One particularly difficult part that bothered us was the transition near the end with the story of Pat Bishop crying to the final shot  “One artist to another…” We tried a number of possible solutions to not break the emotion and eventually settled on the crossfade in the completed film.

FILMCO: Did you get commissioned to make your documentaries or were you responsible for finding the funding for the documentaries you worked on?
CL: Many of documentaries were commissioned but my last seven films were made with no budget as I filmed and edited it all myself and because they satisfied two criteria:
1. I have to be passionate about the subject and convinced it had to be made.
2. I had to be convinced that I was the best person to make that film.

FILMCO: Looking back, what was the experience of running a theatre like, and did it have any impact/ effect on your filmmaking?
CL: In 1973 we were running a theatre, Kairi House, in Pelham Street, Belmont. The drama group behind it, ISWE, was founded by Rawle Gibbons. We didn’t have the means or access to make films but in 1974 we were selected to take part in a course to stimulate local television production run by UNESCO, UWI and Trinidad and Tobago Television (TTT). From that came the TTT workshop, which began a series called Banyan on TTT. This was so popular our group became known as Banyan. In 1976, as part of TTT chairman, Jimmy Bain’s mission to weed out criticism of the government in the state media and, according to Mr Bain, ‘communists’, Banyan was banned along with journalists and TV personalities such as Wilbert Holder and Raoul Pantin.

This did not affect the Family Planning Association seeing our work and commissioned us to produce the anglophone Caribbean’s first television soap opera, Who The C.A.P. Fits.
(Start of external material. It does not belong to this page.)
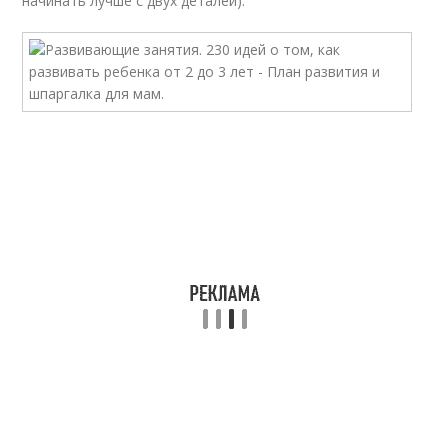
начинать лучше с двух деталей):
The rest is history.

FILMCO: Which are some local/ regional movies that you find inspiring and why?
CL: Naturally I would think that the work of Banyan and myself and Bruce Paddington’s documentarieslike ‘Forward Ever’—are important films. It would take too long to list the many great films made regionally from Cuba, Puerto Rico, Martinique and the work of filmmakers such as Maria Govan and France-Anne Solomon.

FILMCO: How has filmmaking changed over the course of your career and what are your thoughts on the recent movies/ documentaries made locally and regionally?
CL: Filmmaking has changed tremendously over the past 45 years. Technically ,the ability to make movies of international quality for less cost has placed cameras into many hands (when we started we were among a handful with video facilities). Now everyone has access to excellent video cameras via their phones. The advent of digital video, shooting and editing along with the work of the film course at UWI and other institutions as well as the encouraging influence of the trinidad+tobago film festival has allowed young filmmakers to make films of reasonable international quality.

The main drawback for local films is the lack or even absence of good screenplays. The screenplay can make or break a movie. Many people believe that writing a screenplay is all they need even though they are imitative (trying to follow Hollywood formulas) and lack the qualities of a good screenplay. They are like bad theatre scripts, believing that a script full of words is all one needs. It takes a great deal of imagination and thought to tell stories without words. This is a major problem due to lack of training and experience. With many more years of experience maybe it will improve.

FILMCO: What is the best advice you’ve been given on filmmaking that you would give to others and in particular to aspiring documentary filmmakers?
CL: Try to work with passion and subjects that interest you rather than going for the sensation. Training and experience are vital. Start your experience on short form films before long form and feature length. Many local documentary films are filmicly illiterate and have little respect for the subjects. If your film would not be missed , or add to the knowledge of the world if never made, then it should never be made.

From my point of view, any documentary maker who starts and ends with the same script, shows little interest in the subject, has not done the work as documentarist but aims at showing off the filmmaker. Documentaries should be voyages of discovery both for the filmmaker and the audience.